This leaflet is to help you understand what Cystic Hygroma is, what tests you need and the implication of being diagnosed with Cystic Hygroma for you, your baby and your family.

What is Cystic Hygroma?

Cystic Hygroma (CH) is a developmental abnormality of the lymphatic system visible and recognized by ultrasound from 11 weeks onwards. It is characterized by fluid-filled multiseptated spaces, located in the fetal neck (occipito-cervical region) and often accompanied by fetal skin edema or fluid collection in other fetal parts of the baby’s body (hydrops, also known as “space suit”). This finding, increases the risk of chromosomal abnormalities, cardiac and non-cardiac malformations, and the chance that the baby may die before birth. 

How does Cystic Hygroma happen?

The anomaly results from failure of the vessels carrying the lymph to connect with the main bloodstream vessels in the fetal neck. The lymph accumulates in large cavities in the baby’s neck and at a later stage of the disease fluid can also accumulate in other fetal compartments such as skin, chest and belly.  This is called hydrops fetalis. The anomaly is more often seen in babies with chromosomal anomaly that are more common in older women. 

How are chromosomes relevant to a Cystic Hygroma?

CH is associated with abnormal chromosomes and genetic syndromes, which in turn increase the risk of miscarriage, fetal death and neonatal death. Abnormal chromosomes are present in 60% of cases. The most common chromosomal abnormalities are Trisomy 21 (Down’s syndrome), Turner syndrome (XO), and Trisomy 18. Turner syndrome is very common when the nuchal and extra nuchal fluid accumulation is massive.

What congenital anomalies are associated with Cystic Hygroma?

Major body anomalies are found in 44% of fetuses with abnormal chromosomes and 13-29% in fetuses with normal chromosomes. Anomalies affecting the baby’s heart are the most common congenital anomaly found, followed by urinary, central nervous system, skeletal, abdominal wall defects and more.

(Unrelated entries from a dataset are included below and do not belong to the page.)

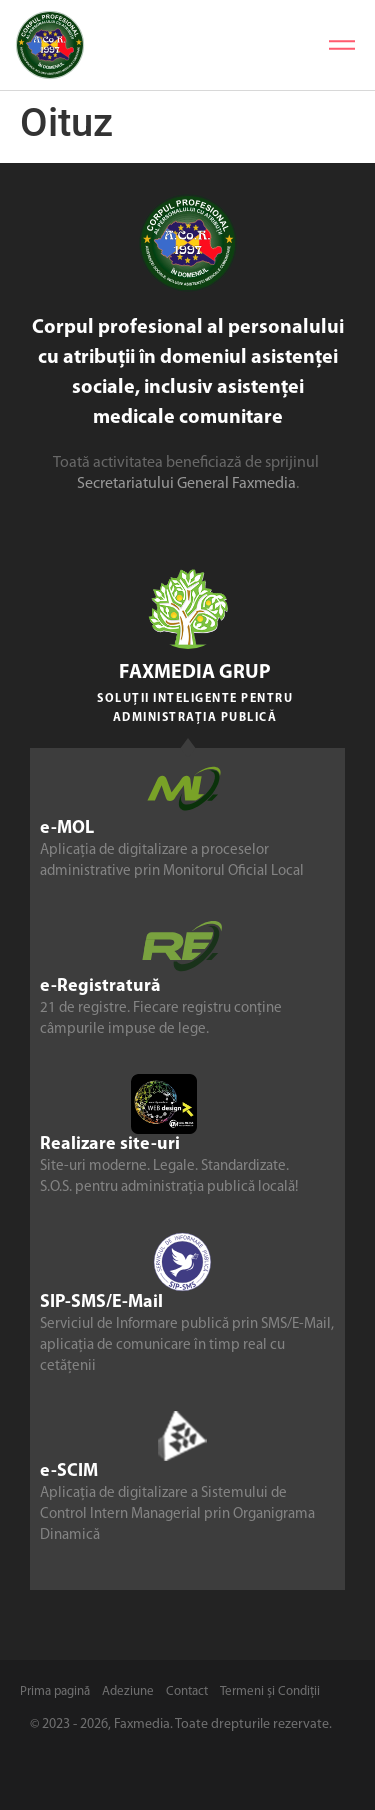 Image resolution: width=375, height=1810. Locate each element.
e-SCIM (69, 1471)
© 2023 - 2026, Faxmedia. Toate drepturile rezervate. (181, 1724)
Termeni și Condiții (270, 1691)
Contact (187, 1691)
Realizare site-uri (110, 1144)
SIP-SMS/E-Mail (101, 1302)
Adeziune (128, 1691)
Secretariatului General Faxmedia (186, 484)
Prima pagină (55, 1691)
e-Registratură (100, 986)
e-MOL (67, 828) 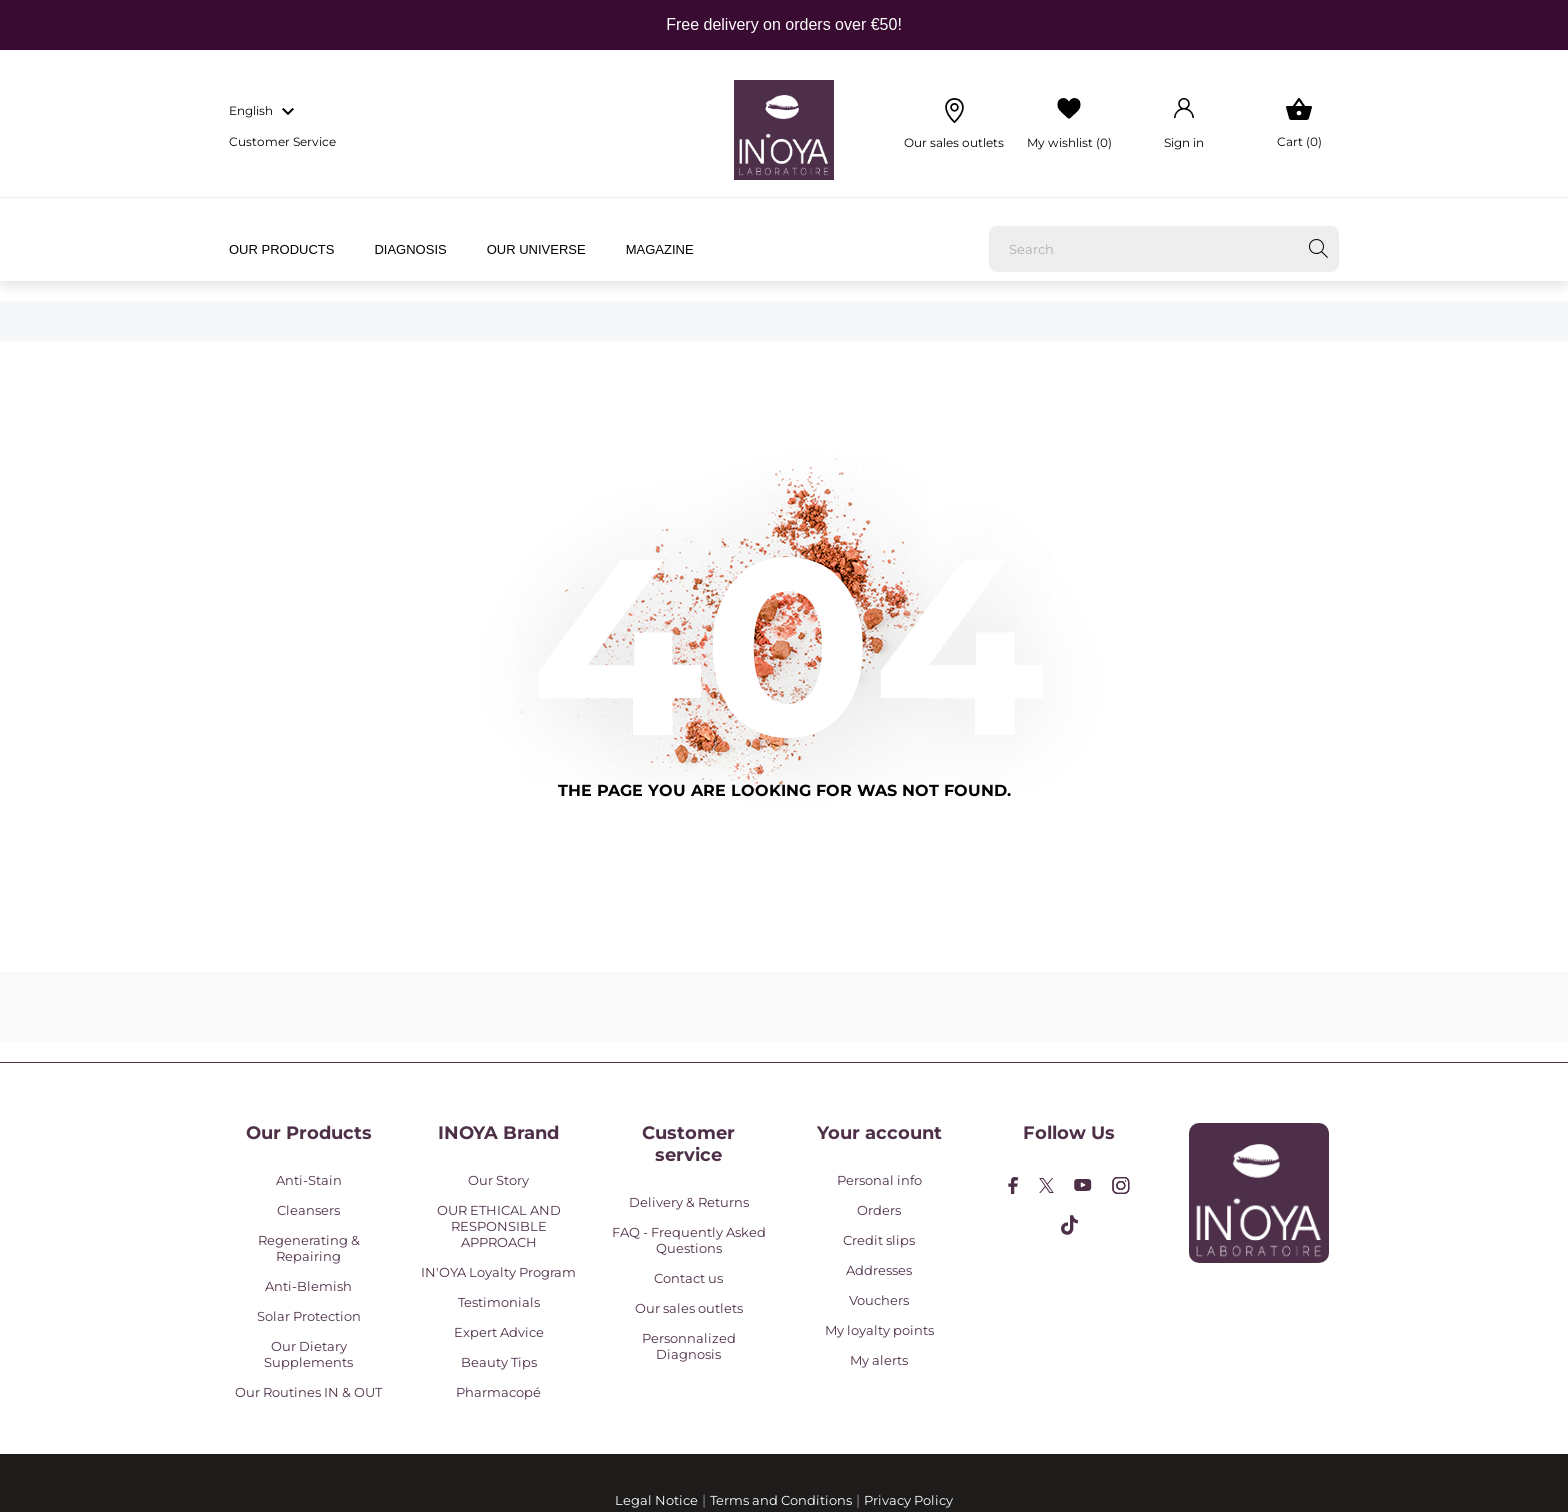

Should I have more tests done? 

Additional tests are required for babies with CH to look for underlying causes. These tests help to rule out chromosomal abnormalities and anatomical/structural anomalies.

Tests to ask about include:

  • Chorionic villous sampling (sample taken from the placenta), or an amniocentesis (sample of amniotic fluid surrounding the baby). The choice depends on the gestational age when the CH is diagnosed.
  • Detailed ultrasound examination of the baby anatomy (advanced scan)
  • Fetal echocardiography: A detailed evaluation of the baby’s heart by ultrasound to rule out cardiac abnormalities. 
  • MRI scan: This may be helpful when the baby has several other anomalies or when the ultrasound examinations are particularly difficult.

Can cystic hygroma disappear?

If the genetic tests are normal and no other anomalies are found later in pregnancy, the fluid accumulation can sometimes resolve, especially if this was not too severe. Your doctor will be able to inform you if you require any further follow-up appointments.

What are the things to watch for during the pregnancy if the condition persists?

For ongoing pregnancies, a regular ultrasound at least every four weeks is required to rule out any fluid accumulation in the baby’s body (hydropic changes), assess the amount of amniotic fluid, the growth of the baby and its overall health. In some countries a test of fetal wellbeing called a Biophysical Profile (BPP) can be offered after 32 weeks of gestation.

Where should I deliver the baby?

Your baby should be born in a center that offers more advanced pediatric care, if needed. For this reason, you will need to deliver in a specialized tertiary care hospital. It may be recommended that you give birth a few weeks before your due date (38 weeks) or even earlier if any concerns about your baby arise.
    
Will it happen again?

The recurrence mostly depends on the underlying cause. In cases with abnormal chromosomes, there may be a slightly increased risk of recurrence of the specific chromosomal abnormality. In cases of previous history of CH in the setting of a genetic syndrome the recurrence risk will depend on the inheritance pattern and type of genetic syndrome. Genetic and maternal fetal medicine counselling are recommended to discuss future pregnancies.

What other questions should I ask? 

  • Are there any other abnormalities associated with the Cystic Hygroma? 
  • How often will I have ultrasound examinations done?
  • Would my baby benefit from surgery inside the womb?
  • Where will the baby receive the best care after it is born?
  • What does it mean for my baby after it is born?
  • Can I meet the team of doctors that will be assisting my baby in advance?